Here is a diagram of a GFS cluster, taken from Google's whitepaper on GFS that I linked to above:

A master server stores a directory of which chunks are available and which chunks reside on each chunk server. The client API keeps track of a cluster's chunk size, and translates the read/write requests of the user into chunk offsets for a given file.

GFS Read Example

For example, let's say I grabbed a 150MB apache log and stored it in my GFS cluster as httpd.log two weeks ago, and now I want to read it back and build a unique list of IPs that hit my web server...

I would ask the GFS client API to read the file httpd.log, starting at byte offset 0. Since that is within the first 64MB of the file, it would ask the master server for a list of chunk locations for httpd.log's first 64MB chunk. The master server then returns a global chunk id for that file/chunk offset combo, plus a list of chunk servers that hold the chunk mapped by that chunk id. The client library looks at the list of chunk servers and picks the closest one, grabbing the chunk data and sending the bytes back to my read call.
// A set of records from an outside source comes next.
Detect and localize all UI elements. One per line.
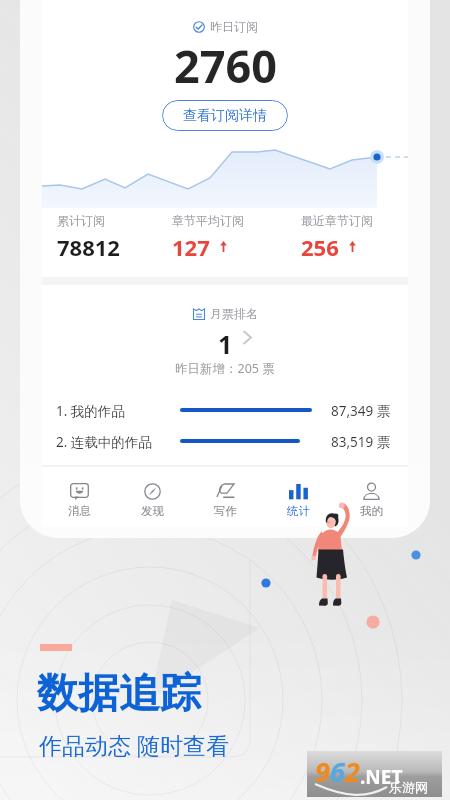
staticText: 83,519 票 [331,433,391,449]
other: Illustration [0,0,450,800]
staticText: 写作 [214,504,237,518]
staticText: 78812 [57,232,120,262]
button[interactable]: 发现 [116,465,189,521]
staticText: 数据追踪 [37,668,201,720]
staticText: 我的 [360,504,383,518]
button[interactable]: 统计 [262,465,335,521]
staticText: 9 [315,753,330,790]
staticText: 256 [301,232,339,262]
staticText: 昨日订阅 [210,19,258,34]
staticText: 2 [345,753,360,790]
staticText: 87,349 票 [331,402,391,418]
staticText: .NET [360,764,403,790]
staticText: 乐游网 [389,779,428,795]
button[interactable]: 1. 我的作品 [42,402,408,418]
button[interactable]: 我的 [335,465,408,521]
staticText: 章节平均订阅 [172,213,244,228]
staticText: 发现 [141,504,164,518]
staticText: 最近章节订阅 [301,213,373,228]
staticText: 6 [330,753,345,790]
button[interactable]: 消息 [42,465,116,521]
staticText: 统计 [287,504,310,518]
staticText: 消息 [68,504,91,518]
staticText: 作品动态 随时查看 [39,729,229,760]
staticText: 查看订阅详情 [183,107,267,125]
staticText: 2760 [174,35,277,96]
staticText: 昨日新增：205 票 [175,360,275,377]
button[interactable]: 查看订阅详情 [162,100,288,131]
button[interactable]: 写作 [189,465,262,521]
staticText: 1 [218,327,233,361]
staticText: 2. 连载中的作品 [56,433,152,449]
staticText: 累计订阅 [57,213,105,228]
staticText: 月票排名 [210,306,258,321]
staticText: 1. 我的作品 [56,402,125,418]
button[interactable]: 2. 连载中的作品 [42,433,408,449]
staticText: 127 [172,232,210,262]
These steps are repeated for chunks 2 and 3 of httpd.log (64-128MB, 128-150MB). The third chunk isn't 64MB, but only 22MB. Chunks are allocated as their size fills up, so it's easy for the client library to know it's reached the end of the file.

The chunks are streamed to the client library in proper chunk order, and the user doesn't have to know what's happening under the covers. The large chunk size means that read bandwidth stays pretty high.
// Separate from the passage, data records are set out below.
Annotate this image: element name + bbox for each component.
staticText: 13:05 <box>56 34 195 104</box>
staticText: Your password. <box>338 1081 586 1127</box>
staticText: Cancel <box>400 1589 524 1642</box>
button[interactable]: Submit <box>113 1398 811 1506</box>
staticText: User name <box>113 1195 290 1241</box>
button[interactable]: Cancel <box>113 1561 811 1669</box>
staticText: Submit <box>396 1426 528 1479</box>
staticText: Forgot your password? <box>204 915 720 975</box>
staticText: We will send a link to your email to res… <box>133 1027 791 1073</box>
GFS also has some optimizations; multiple chunk offsets are requested from the master server at one time to cut down on back-and-forth traffic between the client and the master, and chunk/chunk server metadata (but not actual the actual payload) is cached on the client side.

The key to the system is that while the master server holds the directory service that maps abstract files to chunk id lists and the servers that hold the chunks, the actual streaming of the data for a chunk is a direct communication between the client and one of the three chunk servers that holds the chunk.

GFS Writes

Similar to how the client talks to chunk servers directly for reads, it also talks to them directly for writes. If you're writing to a file, the master server is queried for the chunks that will need to be mutated. For each chunk, the master server picks one of the three chunk servers that hold a replica of that chunk, and makes it the master replica server.
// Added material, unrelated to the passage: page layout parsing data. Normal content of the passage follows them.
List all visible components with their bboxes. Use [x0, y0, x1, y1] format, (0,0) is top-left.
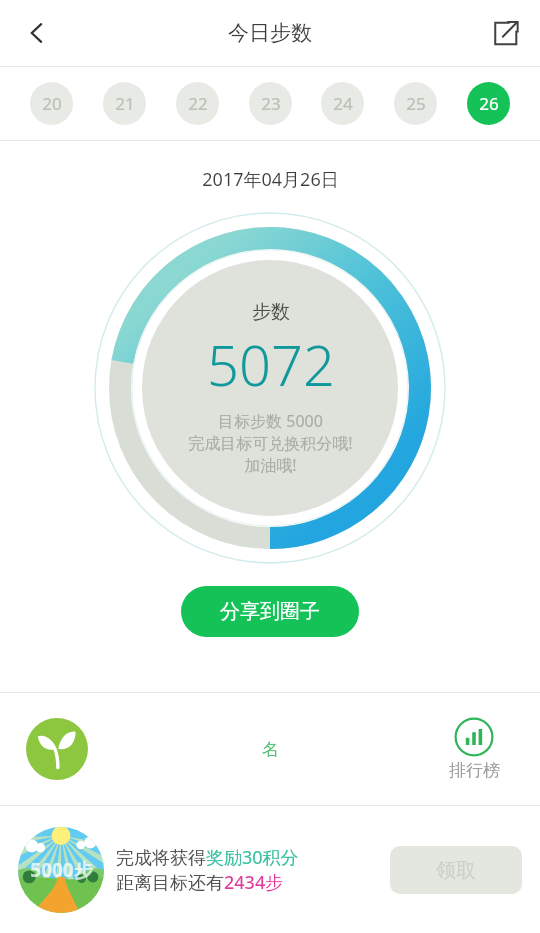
staticText: 完成将获得奖励30积分	[116, 845, 299, 870]
button[interactable]: Back	[0, 0, 74, 66]
button[interactable]: 25	[394, 82, 437, 125]
button[interactable]: 21	[103, 82, 146, 125]
staticText: 23	[261, 92, 281, 115]
staticText: 领取	[436, 858, 476, 883]
button[interactable]: 领取	[390, 846, 522, 894]
button[interactable]: 20	[30, 82, 73, 125]
staticText: 分享到圈子	[220, 599, 320, 624]
staticText: 2017年04月26日	[202, 167, 339, 192]
button[interactable]: 分享到圈子	[181, 586, 359, 637]
staticText: 22	[188, 92, 208, 115]
button[interactable]: 26	[467, 82, 510, 125]
button[interactable]: Share	[470, 0, 540, 66]
staticText: 完成目标可兑换积分哦!	[188, 432, 353, 454]
button[interactable]: Sprout	[26, 718, 88, 780]
staticText: 21	[115, 92, 135, 115]
button[interactable]: 23	[249, 82, 292, 125]
staticText: 5000步	[30, 857, 93, 883]
staticText: 距离目标还有2434步	[116, 870, 284, 895]
staticText: 24	[333, 92, 353, 115]
button[interactable]: 24	[321, 82, 364, 125]
staticText: 25	[406, 92, 426, 115]
button[interactable]: 排行榜	[434, 717, 514, 781]
staticText: 排行榜	[449, 760, 500, 781]
button[interactable]: 22	[176, 82, 219, 125]
staticText: 20	[42, 92, 62, 115]
staticText: 步数	[252, 300, 290, 324]
staticText: 5072	[207, 326, 335, 402]
staticText: 名	[262, 739, 279, 760]
staticText: 加油哦!	[244, 454, 297, 476]
button[interactable]: 名	[230, 714, 310, 784]
staticText: 目标步数 5000	[218, 410, 323, 432]
staticText: 今日步数	[228, 20, 312, 46]
staticText: 26	[479, 92, 499, 115]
All the mutations for that chunk are applied on the master replica server, and then it turns around and tells the other two chunk servers to update their replicas of the chunk to match its new copy. Once all three chunk servers have confirmed that they have written the new chunk to stable storage, the master replica returns a success code to the client, which moves to write the next chunk.

GFS also has optimizations that make it possible to write several chunks at once, and to have multiple simultaneous writers on a chunk (as long as they are appending and not writing at random offsets in the chunk, which isn't a common case for writes anyways). The interesting thing is that while GFS guarantees that multiple writes can occur atomically, it doesn't guarantee that a given write happens only once. This means that the records appended to chunks have to contain some sort of header or sequence id inside them, otherwise the application that's reading the data might accidentally process a record multiple times.

The nice thing is that consumers of the client library aren't issuing low-level chunk read/write calls, they're just using the api to write to a file.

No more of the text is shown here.